Source material:
Content starts

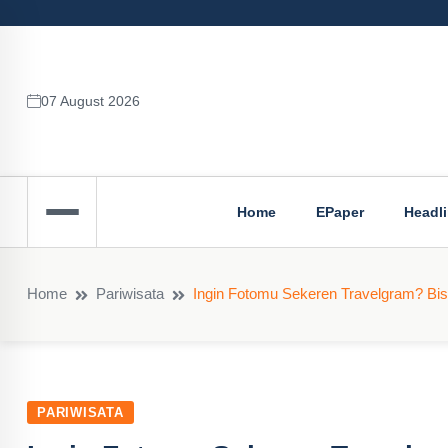
07 August 2026
Home
EPaper
Headl
Home
Pariwisata
Ingin Fotomu Sekeren Travelgram? Bisa
PARIWISATA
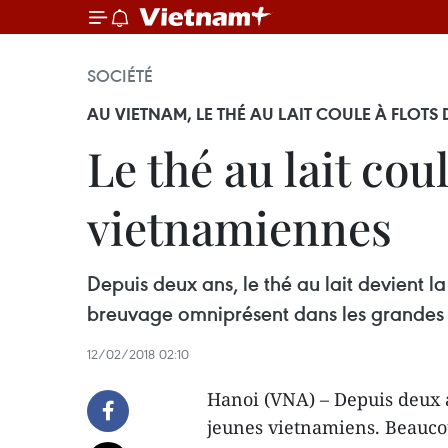
SOCIÉTÉ
AU VIETNAM, LE THÉ AU LAIT COULE À FLOTS
Le thé au lait cou
vietnamiennes
Depuis deux ans, le thé au lait devient 
breuvage omniprésent dans les grandes vi
12/02/2018 02:10
Hanoi (VNA) – Depuis deux an
jeunes vietnamiens. Beauco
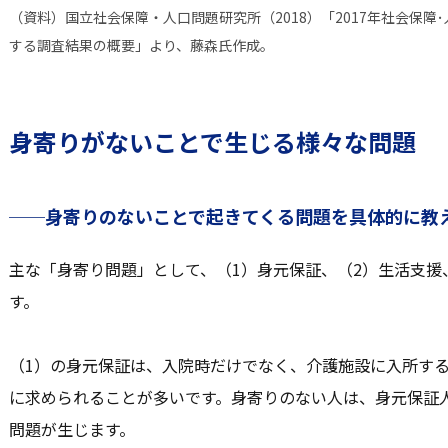
（資料）国立社会保障・人口問題研究所（2018）「2017年社会保
する調査結果の概要」より、藤森氏作成。
身寄りがないことで生じる様々な問題
──身寄りのないことで起きてくる問題を具体的に教
主な「身寄り問題」として、（1）身元保証、（2）生活支援
す。
（1）の身元保証は、入院時だけでなく、介護施設に入所す
に求められることが多いです。身寄りのない人は、身元保証
問題が生じます。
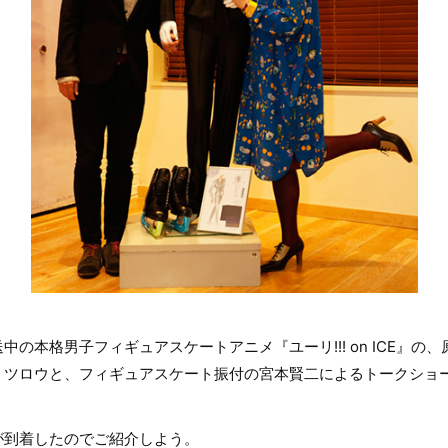
の本格男子フィギュアスケートアニメ『ユーリ!!! on ICE』の、
ミツロウと、フィギュアスケート振付の宮本賢二によるトークショ
が到着したのでご紹介しよう。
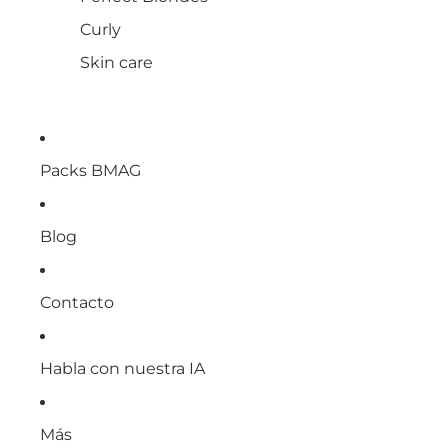
Curly
Skin care
Packs BMAG
Blog
Contacto
Habla con nuestra IA
Más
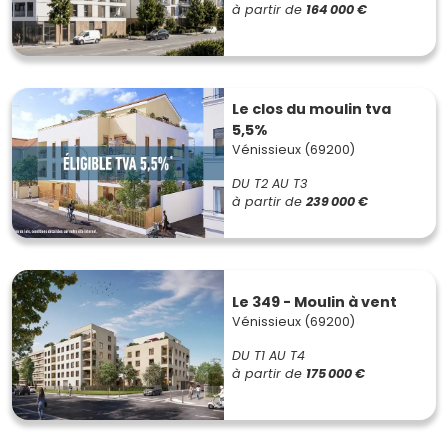
à partir de
164 000 €
Le centre-ville
Ce quartier bénéficie de nombreux services et
commerces de proximité. Il attire les jeunes actifs et les
Le clos du moulin tva
familles grâce à ses projets immobiliers modernes.
5,5%
Prix moyen :
entre 3 500 et 5 000 €/m².
Vénissieux (69200)
Les Minguettes
DU T2 AU T3
à partir de
239 000 €
En pleine mutation, ce secteur combine dynamisme
économique et cadre de vie plaisant avec ses nombreux
espaces verts et ses nouvelles résidences.
Prix moyen :
entre 2 500 et 4 000 €/m².
Le 349 - Moulin à vent
Vénissieux (69200)
Parilly
DU T1 AU T4
à partir de
175 000 €
Ce quartier propose des biens neufs à des prix
accessibles. En plein développement, il séduit les primo-
accédants et les familles.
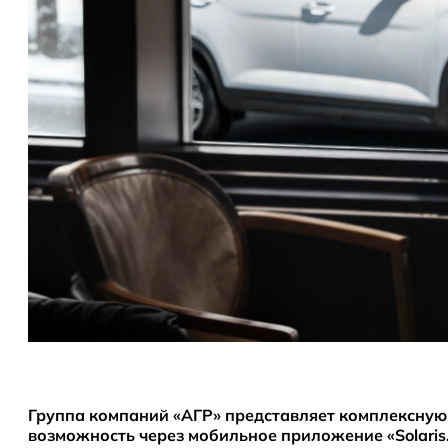
Группа компаний «АГР» представляет комплексную
возможность через мобильное приложение «Solari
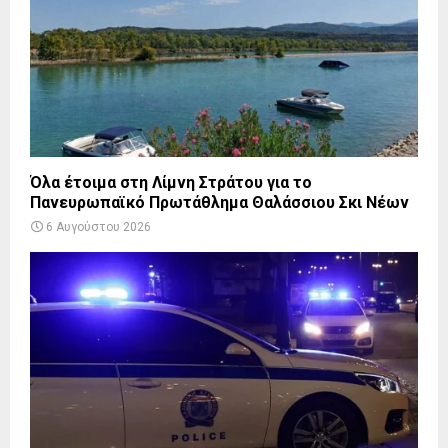
Όλα έτοιμα στη Λίμνη Στράτου για το
Πανευρωπαϊκό Πρωτάθλημα Θαλάσσιου Σκι Νέων
6 Αυγούστου 2026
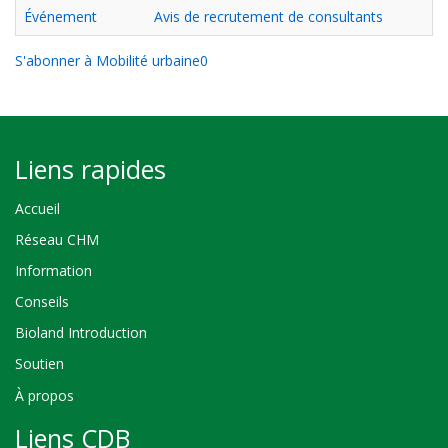
Événement
Avis de recrutement de consultants
S'abonner à Mobilité urbaine0
Liens rapides
Accueil
Réseau CHM
Information
Conseils
Bioland Introduction
Soutien
À propos
Liens CDB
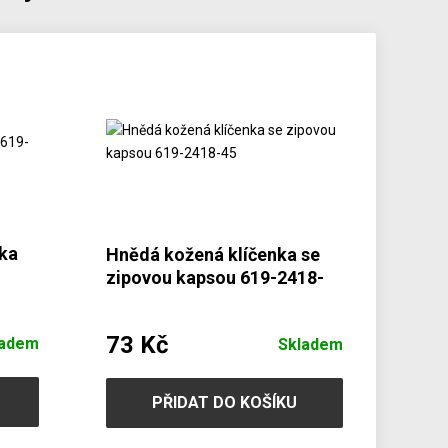
nka
Hnědá kožená klíčenka se
zipovou kapsou 619-2418-
45
73 Kč
ladem
Skladem
PŘIDAT DO KOŠÍKU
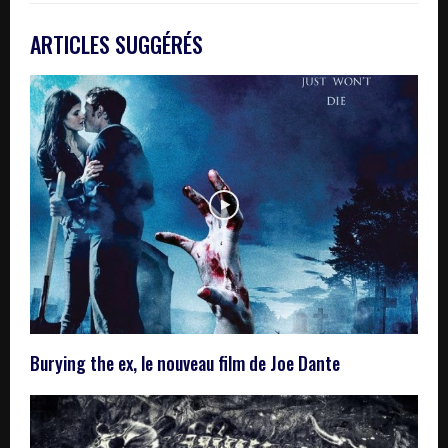
ARTICLES SUGGÉRÉS
Burying the ex, le nouveau film de Joe Dante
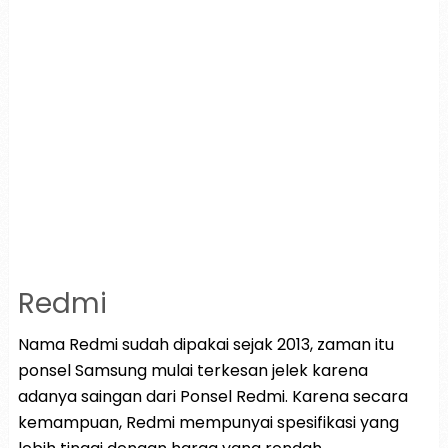
Redmi
Nama Redmi sudah dipakai sejak 2013, zaman itu
ponsel Samsung mulai terkesan jelek karena
adanya saingan dari Ponsel Redmi. Karena secara
kemampuan, Redmi mempunyai spesifikasi yang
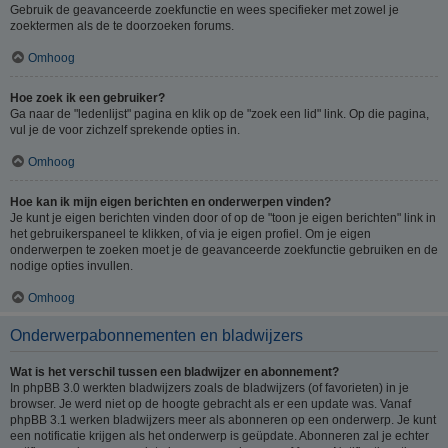
Gebruik de geavanceerde zoekfunctie en wees specifieker met zowel je
zoektermen als de te doorzoeken forums.
Omhoog
Hoe zoek ik een gebruiker?
Ga naar de "ledenlijst" pagina en klik op de "zoek een lid" link. Op die pagina,
vul je de voor zichzelf sprekende opties in.
Omhoog
Hoe kan ik mijn eigen berichten en onderwerpen vinden?
Je kunt je eigen berichten vinden door of op de "toon je eigen berichten" link in
het gebruikerspaneel te klikken, of via je eigen profiel. Om je eigen
onderwerpen te zoeken moet je de geavanceerde zoekfunctie gebruiken en de
nodige opties invullen.
Omhoog
Onderwerpabonnementen en bladwijzers
Wat is het verschil tussen een bladwijzer en abonnement?
In phpBB 3.0 werkten bladwijzers zoals de bladwijzers (of favorieten) in je
browser. Je werd niet op de hoogte gebracht als er een update was. Vanaf
phpBB 3.1 werken bladwijzers meer als abonneren op een onderwerp. Je kunt
een notificatie krijgen als het onderwerp is geüpdate. Abonneren zal je echter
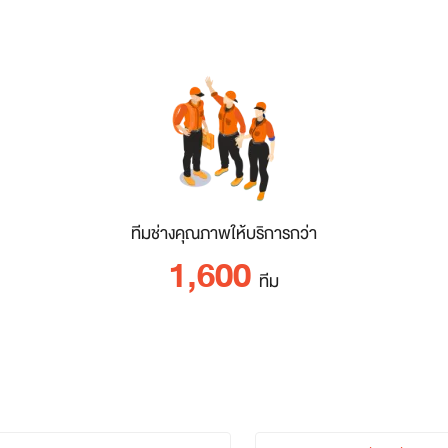
ทีมช่างคุณภาพให้บริการกว่า
1,600
ทีม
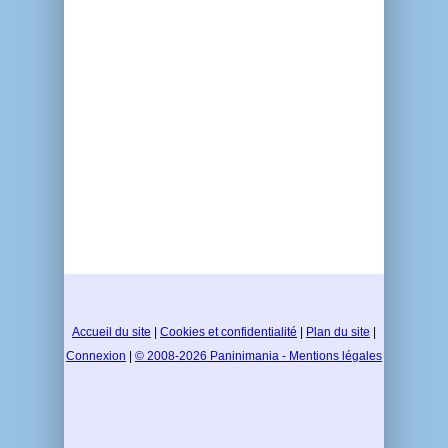
Accueil du site
|
Cookies et confidentialité
|
Plan du site
|
Connexion
|
© 2008-2026 Paninimania - Mentions légales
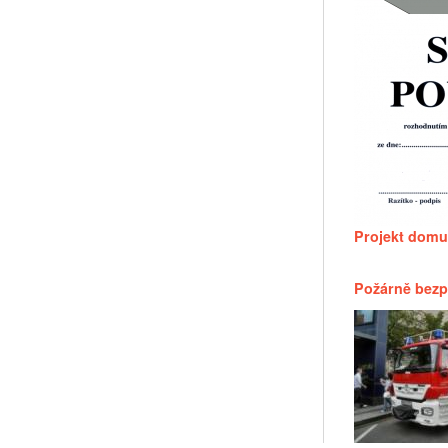
Projekt domu
Požárně bezp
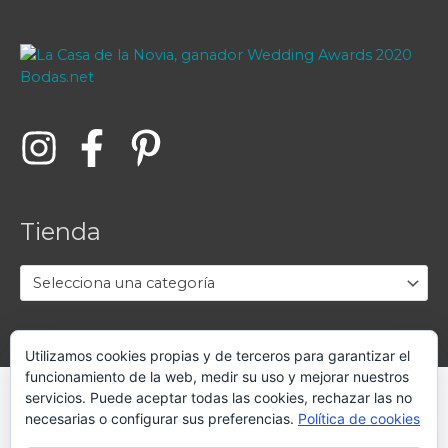
Tienda
Selecciona una categoría
Utilizamos cookies propias y de terceros para garantizar el
funcionamiento de la web, medir su uso y mejorar nuestros
servicios. Puede aceptar todas las cookies, rechazar las no
Copyright © 2026
La Casa de la Novia
|
Aviso legal
-
necesarias o configurar sus preferencias.
Política de cookies
Política de privacidad
-
Condiciones de venta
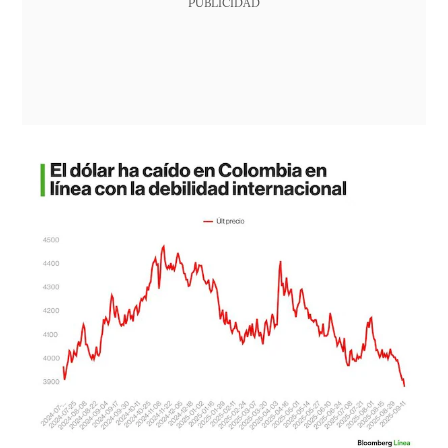
PUBLICIDAD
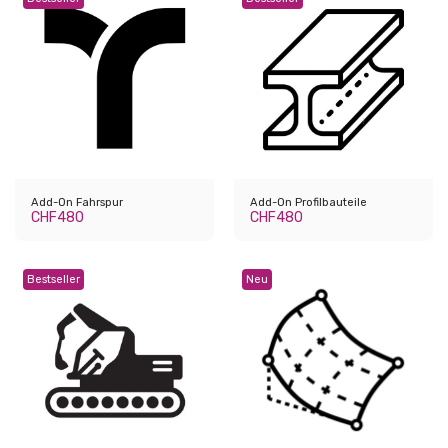
Add-On Fahrspur
Add-On Profilbauteile
CHF
480
CHF
480
Bestseller
Neu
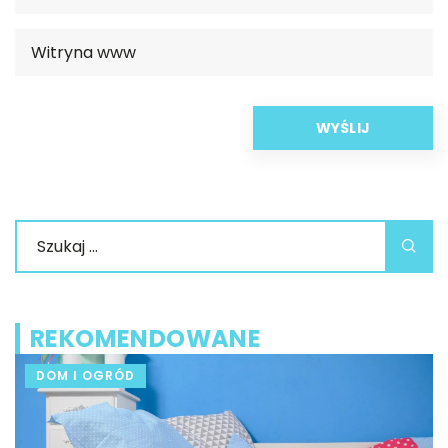
REKOMENDOWANE
DOM I OGRÓD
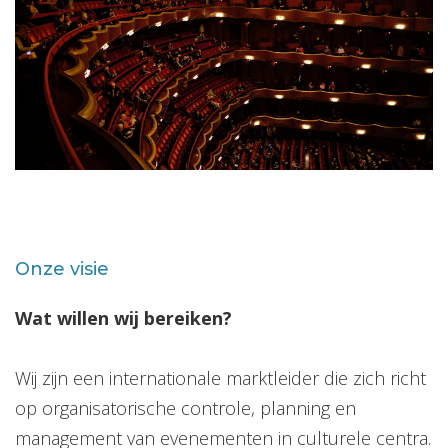
Onze visie
Wat willen wij bereiken?
Wij zijn een internationale marktleider die zich richt
op organisatorische controle, planning en
management van evenementen in culturele centra.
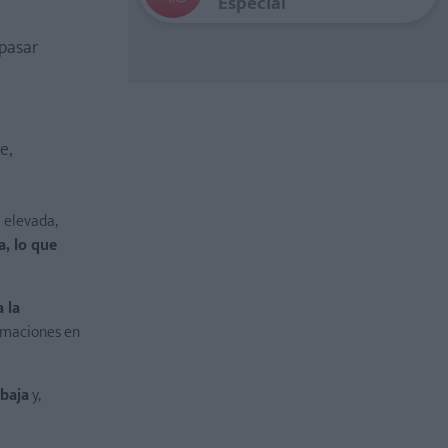
Especial
 pasar
e,
a elevada,
a, lo que
 la
ormaciones en
 baja
y,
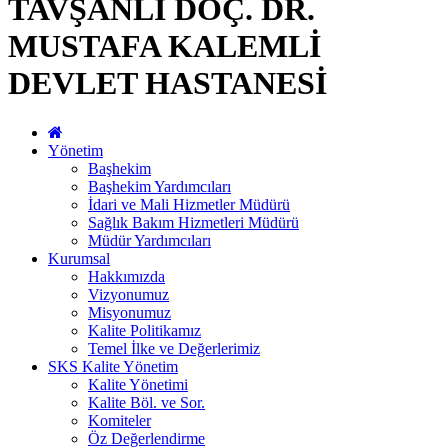
TAVŞANLI DOÇ. DR.
MUSTAFA KALEMLİ
DEVLET HASTANESİ
Yönetim
Başhekim
Başhekim Yardımcıları
İdari ve Mali Hizmetler Müdürü
Sağlık Bakım Hizmetleri Müdürü
Müdür Yardımcıları
Kurumsal
Hakkımızda
Vizyonumuz
Misyonumuz
Kalite Politikamız
Temel İlke ve Değerlerimiz
SKS Kalite Yönetim
Kalite Yönetimi
Kalite Böl. ve Sor.
Komiteler
Öz Değerlendirme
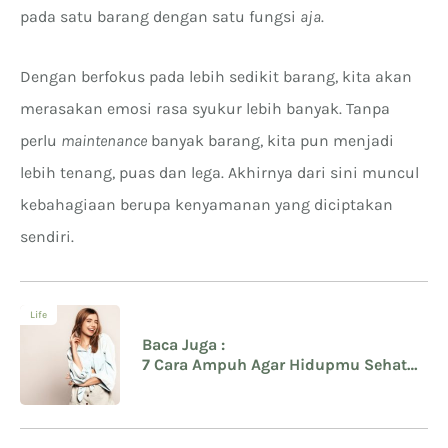
pada satu barang dengan satu fungsi
aja
.
Dengan berfokus pada lebih sedikit barang, kita akan
merasakan emosi rasa syukur lebih banyak. Tanpa
perlu
maintenance
banyak barang, kita pun menjadi
lebih tenang, puas dan lega. Akhirnya dari sini muncul
kebahagiaan berupa kenyamanan yang diciptakan
sendiri.
Life
Baca Juga :
7 Cara Ampuh Agar Hidupmu Sehat
dan Bahagia Setiap Hari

Content ends

What needs to be done: Show every line of the listing containing the string "Depuis" by copying it.

Solution to the problem:
Depuis deux ans, le thé au lait devient 
Hanoi (VNA) – Depuis deux an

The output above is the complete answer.